What this means for agent builders

1. Invest in data foundations before agent sophistication

The biggest accuracy gains came from the “boring” work — clean data models and column descriptions. If you are building an AI agent that queries data, spend 80% of your effort on the data layer and 20% on the agent layer.

2. Context is not just retrieval

RAG gets all the attention, but this experiment shows that structured context (schemas, rules, verified queries) matters more than unstructured document retrieval for data agents. The context needs to be precise, not just relevant.

3. Model choice is secondary to context quality

The experiment used the same LLM throughout. The accuracy difference came entirely from context. Upgrading from GPT-4 to GPT-5 will not fix an agent that does not understand your data model. Fixing your column descriptions will.

4. Build context iteratively

Do not try to capture all business rules on day one. The experiment shows clear returns at each layer:

Week 1: Model your tables and write column descriptions
Week 2: Document the top 10 business rules that affect query results
Week 3: Create verified queries for the 20 most common questions
Week 4: Run evaluations and refine based on failure cases

5. This applies beyond SQL agents

The same principle applies to any agent that operates on domain-specific data:

Infrastructure agents need context about your environment topology, naming conventions, and runbook procedures
Code review agents need context about your team’s coding standards, architecture decisions, and tech debt areas
Customer support agents need context about product features, known issues, and escalation rules

The pattern is universal: the agent needs the context that an experienced human accumulates over time.

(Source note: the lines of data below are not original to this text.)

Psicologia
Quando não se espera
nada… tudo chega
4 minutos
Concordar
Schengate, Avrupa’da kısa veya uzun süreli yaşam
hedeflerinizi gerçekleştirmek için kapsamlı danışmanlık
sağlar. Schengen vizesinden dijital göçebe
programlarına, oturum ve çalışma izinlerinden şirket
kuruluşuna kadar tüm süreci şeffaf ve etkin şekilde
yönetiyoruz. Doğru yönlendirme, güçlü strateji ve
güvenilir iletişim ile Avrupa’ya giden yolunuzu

The context architecture stack

Based on these results and production deployments, here is the context architecture I recommend:

┌─────────────────────────────────────┐
│         Verified Queries            │  ← Few-shot examples
│         (Golden SQLs)               │     77% → 92%
├─────────────────────────────────────┤
│       Business Rules                │  ← Domain logic
│    (Metrics, Definitions)           │     15% → 77%
├─────────────────────────────────────┤
│      Column Descriptions            │  ← Schema context
│     (Data Dictionary)               │     0% → 15%
├─────────────────────────────────────┤
│        Data Model                   │  ← Clean tables
│   (Normalized, Well-Named)          │     Foundation
└─────────────────────────────────────┘

Each layer multiplies the value of the layers below it. Skip the foundation and no amount of business rules will help. Skip the business rules and your verified queries will not generalize to new questions.

Key takeaway

Context was the difference between 0% and 92% accuracy. Not the model. Not the prompt. Not the agent framework.

The “boring” data engineering work — modeling tables, writing column descriptions, documenting business rules — had more impact on agent accuracy than any other factor.

If you are building AI agents that need to work with real data, stop optimizing your prompts and start investing in your context layers.